> [ASSIGNED TASK]:
Transcribe the material verbatim, starting at its first line and stopping once the line containing "licher Lage, Gesundheit, persönlicher" has been given; no picture should appear.

Top of INFORMATION SHOWN

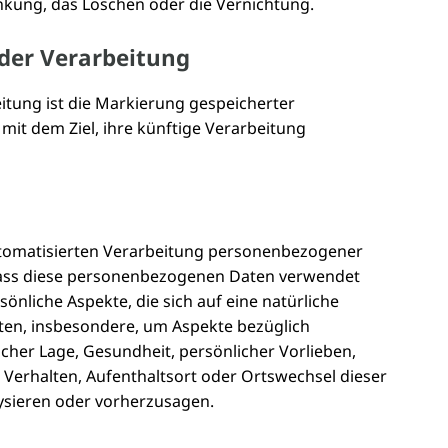
nkung, das Löschen oder die Vernichtung.
der Verarbeitung
itung ist die Markierung gespeicherter
it dem Ziel, ihre künftige Verarbeitung
 automatisierten Verarbeitung personenbezogener
 dass diese personenbezogenen Daten verwendet
nliche Aspekte, die sich auf eine natürliche
ten, insbesondere, um Aspekte bezüglich
licher Lage, Gesundheit, persönlicher Vorlieben,
, Verhalten, Aufenthaltsort oder Ortswechsel dieser
ysieren oder vorherzusagen.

Bottom of INFORMATION SHOWN

> [SOLUTION FOR THIS EXERCISE]:
nkung, das Löschen oder die Vernichtung.
der Verarbeitung
itung ist die Markierung gespeicherter
it dem Ziel, ihre künftige Verarbeitung
 automatisierten Verarbeitung personenbezogener
 dass diese personenbezogenen Daten verwendet
nliche Aspekte, die sich auf eine natürliche
ten, insbesondere, um Aspekte bezüglich
licher Lage, Gesundheit, persönlicher Vorlieben,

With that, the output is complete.